Segment Start: Supplied entries
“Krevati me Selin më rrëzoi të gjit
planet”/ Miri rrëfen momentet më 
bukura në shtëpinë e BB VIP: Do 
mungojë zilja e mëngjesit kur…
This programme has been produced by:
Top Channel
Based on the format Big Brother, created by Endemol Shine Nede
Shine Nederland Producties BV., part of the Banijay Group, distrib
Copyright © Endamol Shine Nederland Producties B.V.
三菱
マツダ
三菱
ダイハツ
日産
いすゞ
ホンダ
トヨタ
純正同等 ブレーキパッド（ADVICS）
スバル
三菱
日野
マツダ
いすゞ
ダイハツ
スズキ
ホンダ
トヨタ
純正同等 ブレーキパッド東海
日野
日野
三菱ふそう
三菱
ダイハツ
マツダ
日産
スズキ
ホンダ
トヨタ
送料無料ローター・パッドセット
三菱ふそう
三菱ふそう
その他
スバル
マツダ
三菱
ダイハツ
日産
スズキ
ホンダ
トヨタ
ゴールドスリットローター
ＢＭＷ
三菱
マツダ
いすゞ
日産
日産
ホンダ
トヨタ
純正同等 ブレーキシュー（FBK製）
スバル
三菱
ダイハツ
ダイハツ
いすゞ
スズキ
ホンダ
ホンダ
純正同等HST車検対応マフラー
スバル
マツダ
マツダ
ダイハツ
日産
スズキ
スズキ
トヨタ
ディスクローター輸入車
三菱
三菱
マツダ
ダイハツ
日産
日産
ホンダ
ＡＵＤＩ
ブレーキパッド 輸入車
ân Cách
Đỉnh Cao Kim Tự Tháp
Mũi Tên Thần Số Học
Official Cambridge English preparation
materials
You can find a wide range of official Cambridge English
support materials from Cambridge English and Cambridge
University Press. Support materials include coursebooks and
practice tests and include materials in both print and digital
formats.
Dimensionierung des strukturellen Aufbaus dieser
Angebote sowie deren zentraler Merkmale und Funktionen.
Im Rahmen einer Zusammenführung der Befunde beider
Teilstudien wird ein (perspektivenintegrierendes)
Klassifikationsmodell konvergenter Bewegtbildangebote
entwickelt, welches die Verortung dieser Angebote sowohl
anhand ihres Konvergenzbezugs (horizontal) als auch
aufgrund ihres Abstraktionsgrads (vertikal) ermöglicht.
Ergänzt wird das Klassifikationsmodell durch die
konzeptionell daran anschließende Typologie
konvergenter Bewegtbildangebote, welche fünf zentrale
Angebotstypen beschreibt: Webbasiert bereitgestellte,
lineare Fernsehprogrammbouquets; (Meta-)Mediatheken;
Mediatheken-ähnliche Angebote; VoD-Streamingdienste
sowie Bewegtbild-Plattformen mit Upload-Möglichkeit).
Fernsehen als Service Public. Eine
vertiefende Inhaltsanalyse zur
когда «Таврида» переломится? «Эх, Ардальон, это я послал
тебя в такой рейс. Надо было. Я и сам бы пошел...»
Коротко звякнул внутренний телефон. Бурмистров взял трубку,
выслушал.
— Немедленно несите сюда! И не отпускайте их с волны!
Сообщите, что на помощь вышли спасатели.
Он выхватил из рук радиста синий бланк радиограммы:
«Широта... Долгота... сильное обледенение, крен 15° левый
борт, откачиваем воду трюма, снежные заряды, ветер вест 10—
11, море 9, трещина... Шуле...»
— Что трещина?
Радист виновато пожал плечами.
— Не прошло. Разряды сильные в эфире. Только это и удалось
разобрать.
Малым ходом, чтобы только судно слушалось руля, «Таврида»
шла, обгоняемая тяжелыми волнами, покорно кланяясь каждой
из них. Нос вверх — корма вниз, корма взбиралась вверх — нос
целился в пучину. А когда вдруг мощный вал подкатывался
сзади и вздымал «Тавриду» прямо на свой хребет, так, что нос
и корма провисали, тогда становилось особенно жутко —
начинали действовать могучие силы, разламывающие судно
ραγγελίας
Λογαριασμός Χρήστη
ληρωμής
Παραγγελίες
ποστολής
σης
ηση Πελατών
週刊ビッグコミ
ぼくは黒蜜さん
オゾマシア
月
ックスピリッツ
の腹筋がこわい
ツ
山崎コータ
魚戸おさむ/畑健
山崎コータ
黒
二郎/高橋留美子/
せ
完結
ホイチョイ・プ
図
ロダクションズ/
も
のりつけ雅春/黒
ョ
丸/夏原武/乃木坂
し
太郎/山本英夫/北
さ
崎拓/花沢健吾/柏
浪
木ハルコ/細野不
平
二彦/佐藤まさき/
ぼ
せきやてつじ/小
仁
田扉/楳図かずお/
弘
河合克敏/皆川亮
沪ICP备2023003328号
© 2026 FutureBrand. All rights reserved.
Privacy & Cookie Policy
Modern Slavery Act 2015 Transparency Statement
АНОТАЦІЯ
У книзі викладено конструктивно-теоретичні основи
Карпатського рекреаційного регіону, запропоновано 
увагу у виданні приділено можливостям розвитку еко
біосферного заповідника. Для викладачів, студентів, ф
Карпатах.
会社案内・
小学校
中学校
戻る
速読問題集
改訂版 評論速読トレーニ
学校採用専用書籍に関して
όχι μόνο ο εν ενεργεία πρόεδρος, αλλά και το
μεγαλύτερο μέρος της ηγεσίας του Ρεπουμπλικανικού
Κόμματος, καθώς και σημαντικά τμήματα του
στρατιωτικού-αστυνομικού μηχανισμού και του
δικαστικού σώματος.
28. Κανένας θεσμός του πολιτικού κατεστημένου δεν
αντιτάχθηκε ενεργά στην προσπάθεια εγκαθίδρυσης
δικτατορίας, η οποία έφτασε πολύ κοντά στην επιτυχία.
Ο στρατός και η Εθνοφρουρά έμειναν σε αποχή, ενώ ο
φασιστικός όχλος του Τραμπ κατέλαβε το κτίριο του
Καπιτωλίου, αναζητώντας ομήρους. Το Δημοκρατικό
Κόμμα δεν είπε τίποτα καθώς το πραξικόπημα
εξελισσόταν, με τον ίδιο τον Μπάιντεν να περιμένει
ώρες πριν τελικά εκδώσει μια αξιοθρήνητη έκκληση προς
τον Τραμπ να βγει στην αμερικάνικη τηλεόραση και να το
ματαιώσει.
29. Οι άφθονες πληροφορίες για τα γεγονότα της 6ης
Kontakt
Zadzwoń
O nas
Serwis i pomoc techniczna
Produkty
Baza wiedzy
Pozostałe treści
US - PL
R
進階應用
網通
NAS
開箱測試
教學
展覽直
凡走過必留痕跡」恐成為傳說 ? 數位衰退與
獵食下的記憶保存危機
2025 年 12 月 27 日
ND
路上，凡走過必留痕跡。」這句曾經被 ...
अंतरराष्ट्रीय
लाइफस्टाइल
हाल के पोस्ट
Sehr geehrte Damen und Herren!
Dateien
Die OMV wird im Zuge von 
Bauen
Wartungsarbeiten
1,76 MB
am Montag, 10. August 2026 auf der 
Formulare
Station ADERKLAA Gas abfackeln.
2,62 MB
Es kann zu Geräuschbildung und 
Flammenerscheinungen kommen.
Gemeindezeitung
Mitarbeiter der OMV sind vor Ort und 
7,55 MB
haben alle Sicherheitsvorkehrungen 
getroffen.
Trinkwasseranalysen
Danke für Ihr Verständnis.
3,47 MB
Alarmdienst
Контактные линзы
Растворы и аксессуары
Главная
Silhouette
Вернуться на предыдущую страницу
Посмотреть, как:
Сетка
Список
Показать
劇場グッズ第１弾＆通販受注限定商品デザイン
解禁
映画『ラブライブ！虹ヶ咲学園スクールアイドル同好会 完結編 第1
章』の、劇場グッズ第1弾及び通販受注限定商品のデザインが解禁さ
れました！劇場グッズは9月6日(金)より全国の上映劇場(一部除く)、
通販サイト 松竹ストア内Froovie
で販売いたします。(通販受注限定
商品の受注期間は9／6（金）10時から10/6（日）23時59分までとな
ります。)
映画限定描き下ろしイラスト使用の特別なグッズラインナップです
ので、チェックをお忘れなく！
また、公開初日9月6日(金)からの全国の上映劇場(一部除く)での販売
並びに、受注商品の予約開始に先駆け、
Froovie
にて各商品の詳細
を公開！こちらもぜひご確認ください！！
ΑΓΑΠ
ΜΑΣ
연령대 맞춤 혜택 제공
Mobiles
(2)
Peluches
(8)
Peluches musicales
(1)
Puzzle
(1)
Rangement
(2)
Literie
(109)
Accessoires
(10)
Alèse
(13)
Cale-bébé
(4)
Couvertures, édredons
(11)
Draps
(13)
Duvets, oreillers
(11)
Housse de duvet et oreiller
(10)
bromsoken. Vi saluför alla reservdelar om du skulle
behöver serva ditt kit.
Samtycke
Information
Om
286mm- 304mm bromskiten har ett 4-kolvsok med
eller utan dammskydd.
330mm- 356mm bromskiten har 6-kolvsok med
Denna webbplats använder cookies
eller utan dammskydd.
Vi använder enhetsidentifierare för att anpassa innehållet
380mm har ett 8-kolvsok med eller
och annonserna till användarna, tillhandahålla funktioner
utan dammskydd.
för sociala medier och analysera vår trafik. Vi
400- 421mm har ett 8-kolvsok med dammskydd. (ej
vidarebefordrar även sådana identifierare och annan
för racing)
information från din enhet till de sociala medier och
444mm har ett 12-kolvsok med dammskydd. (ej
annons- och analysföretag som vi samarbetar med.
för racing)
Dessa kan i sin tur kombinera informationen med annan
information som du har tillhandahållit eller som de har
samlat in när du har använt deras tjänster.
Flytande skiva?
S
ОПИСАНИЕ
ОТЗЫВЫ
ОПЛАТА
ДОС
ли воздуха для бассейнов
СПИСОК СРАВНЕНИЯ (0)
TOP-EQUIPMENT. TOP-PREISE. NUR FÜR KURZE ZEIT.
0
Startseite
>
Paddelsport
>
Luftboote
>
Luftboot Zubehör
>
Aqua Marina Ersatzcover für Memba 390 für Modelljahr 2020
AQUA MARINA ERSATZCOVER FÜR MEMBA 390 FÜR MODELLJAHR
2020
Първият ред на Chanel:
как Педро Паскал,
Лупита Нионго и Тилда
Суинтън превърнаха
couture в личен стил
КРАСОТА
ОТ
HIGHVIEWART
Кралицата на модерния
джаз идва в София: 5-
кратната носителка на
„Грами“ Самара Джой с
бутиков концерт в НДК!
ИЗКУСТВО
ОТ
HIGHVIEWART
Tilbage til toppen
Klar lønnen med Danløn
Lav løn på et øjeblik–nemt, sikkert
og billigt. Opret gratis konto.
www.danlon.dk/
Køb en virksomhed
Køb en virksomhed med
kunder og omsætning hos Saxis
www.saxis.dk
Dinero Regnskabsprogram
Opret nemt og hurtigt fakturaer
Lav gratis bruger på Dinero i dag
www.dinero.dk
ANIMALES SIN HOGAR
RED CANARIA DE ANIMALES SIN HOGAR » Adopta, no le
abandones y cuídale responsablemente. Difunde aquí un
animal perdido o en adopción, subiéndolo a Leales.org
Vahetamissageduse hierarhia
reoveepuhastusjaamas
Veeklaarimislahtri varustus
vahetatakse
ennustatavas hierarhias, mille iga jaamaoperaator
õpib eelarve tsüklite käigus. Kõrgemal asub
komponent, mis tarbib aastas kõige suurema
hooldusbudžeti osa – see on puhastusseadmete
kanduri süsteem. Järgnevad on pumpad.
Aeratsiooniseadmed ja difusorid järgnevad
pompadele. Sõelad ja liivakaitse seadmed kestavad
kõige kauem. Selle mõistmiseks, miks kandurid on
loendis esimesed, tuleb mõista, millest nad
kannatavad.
Segment End: Supplied entries
Instructions for the task :: Repeat the entries above exactly, beginning at their first line and ending with the line that contains "Based on the", with nothing added.

Output ::
“Krevati me Selin më rrëzoi të gjit
planet”/ Miri rrëfen momentet më 
bukura në shtëpinë e BB VIP: Do 
mungojë zilja e mëngjesit kur…
This programme has been produced by:
Top Channel
Based on the format Big Brother, created by Endemol Shine Nede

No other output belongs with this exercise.